At Hutt Park in Wellington, a women’s team – also called the Tigers – were warming up, ready to play in a short intra-team, five-aside hit-out. These women were the first members of Wellington’s and New Zealand’s first senior women’s AFL team and this was their first game of the season.
Coach Peter Geale was running the new team through some lane work, followed by some criss-cross handball. Geale called out “good catch, great work team, keep it up” to bolster confidence.
Some of the players had never played Aussies rules before, while others had played since they were children, so these drills were part warm-up, part coaching session. The reason many hadn’t played wasn’t because AFL isn’t played in New Zealand, it was because until now there’ had only been limited opportunities for women to play.
In fact, AFL has been played in New Zealand for almost as long as in Australia. Victoria rules football (VFL) was first played in New Zealand in the late 1860s. But, at the same time, new sporting clubs were also playing rugby and by the beginning of World War One, VFL was in decline.
Rugby subsequently overtook VFL in popularity, beginning the domination of rugby union in New Zealand. One hundred and fifty years later, rugby is still king in New Zealand, but Aussie rules football remains popular as well.
It is played in primary and secondary schools and at the amateur level in clubs across the country. There are leagues in Auckland, Wellington and Christchurch all enjoying enough patronage to support a healthy inter-club competition and an annual AFLNZ National Men’s Premiership.
While there’s never been an official senior women’s competition, mixed games are occasionally played and some clubs do welcome women to join. But the club managers and players themselves say women have little interest in playing against or with men.
New Zealand also has a female AFL team – New Zealand Kahu, an under 18s youth girls’ team. Debuting in 2013, it has since played every year against Australian youth girls’ teams and has a strong record of wins.
But for these keen young women and other women who want to play AFL, there’s been no team or competition to join once you’re over 18. Until now.
As the first women’s senior team, they don’t have anyone to play against yet. They’re also still waiting for kit, so five of the 10 players don florescent orange vests to form the two teams needed for the game.

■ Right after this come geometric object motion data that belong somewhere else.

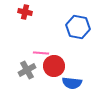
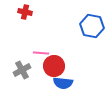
blue hexagon: moved 14 px right, 1 px up
gray cross: moved 5 px left
blue semicircle: moved 9 px left
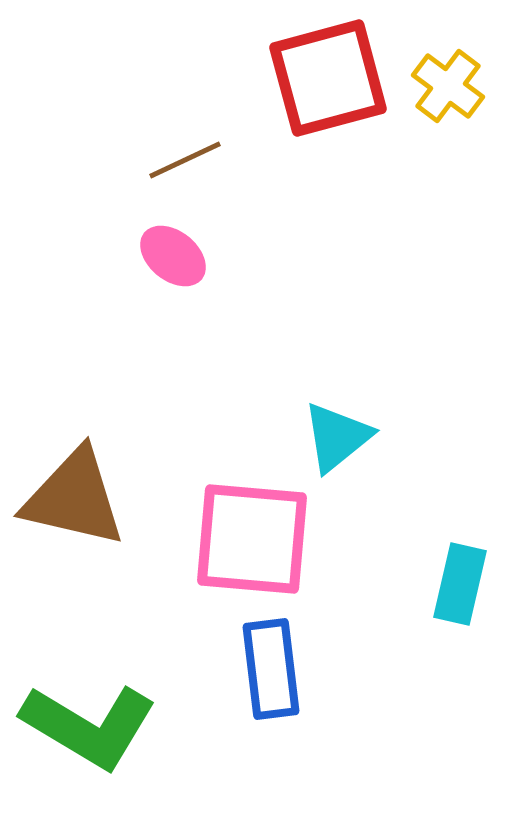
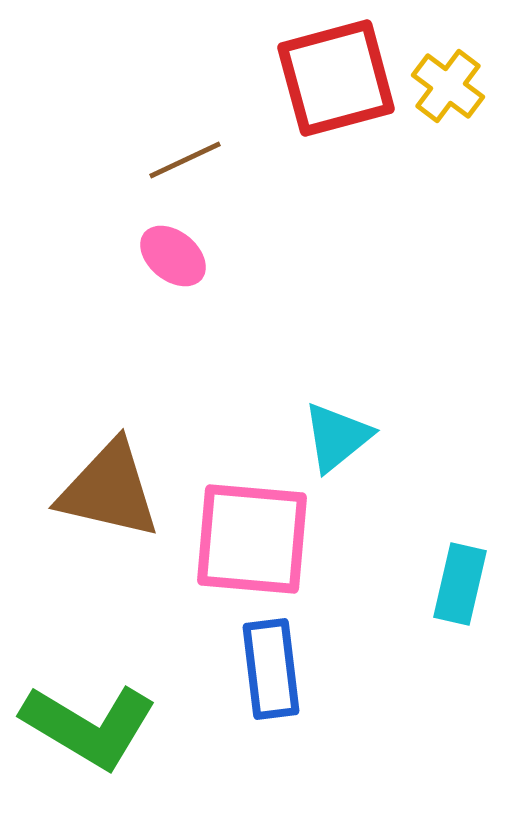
red square: moved 8 px right
brown triangle: moved 35 px right, 8 px up
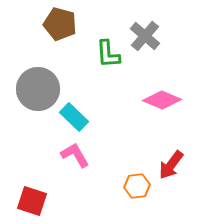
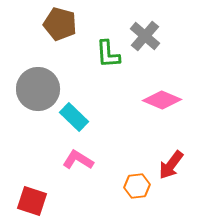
pink L-shape: moved 3 px right, 5 px down; rotated 28 degrees counterclockwise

As they do this, Geale reminds them of the rules and gives a pep talk “I’m excited, really excited, and I’m not even playing today,” he says. Everyone laughs.
Frank Grieve is the umpire. He’s also assisting with coaching today. He blows the whistle and the game begins. They’re off to a good start. In less than a minute the first goal is scored. This is made a little easier by playing on a shorter field. This is a proper AFL field but it’s been modified for this game, the perimeter marked by orange and pink cones.
At one end sits a set of temporary goal posts, just in from the 50-metre line. It’s designed to make the game more manageable for new players and the small turn-out.
None of this, or lack of kit, experience, and the cold southerly blowing up the field deters these players and their coaches. They are here because they want to play, to get out there and get their hands on the ball. They want to play, but more importantly they want their own competition.
As one player tells me: I’m just sick of playing with boys.”
“This is more fun, there’s a better mentality with the women,” says another.
Matt Lewis, Wellington AFL (WAFL) secretary and co-coach of the team, agrees this is “fair enough” and it’s especially important for new players who want to “test their skills against people with similar skill level”.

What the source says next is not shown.